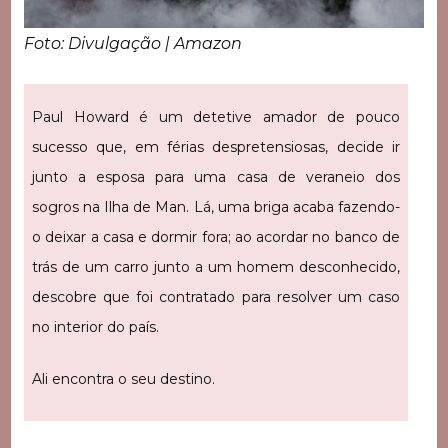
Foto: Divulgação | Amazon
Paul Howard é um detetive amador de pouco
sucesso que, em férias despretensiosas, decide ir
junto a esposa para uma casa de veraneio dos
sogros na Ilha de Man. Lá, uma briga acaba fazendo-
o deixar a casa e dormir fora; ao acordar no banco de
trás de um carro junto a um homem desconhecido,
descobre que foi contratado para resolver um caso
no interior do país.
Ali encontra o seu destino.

****************

Each line from the line holding "sucesso que, em" through the end of the material above is to be printed exactly, both ends included, and no other line is to appear.

Task result:
sucesso que, em férias despretensiosas, decide ir
junto a esposa para uma casa de veraneio dos
sogros na Ilha de Man. Lá, uma briga acaba fazendo-
o deixar a casa e dormir fora; ao acordar no banco de
trás de um carro junto a um homem desconhecido,
descobre que foi contratado para resolver um caso
no interior do país.
Ali encontra o seu destino.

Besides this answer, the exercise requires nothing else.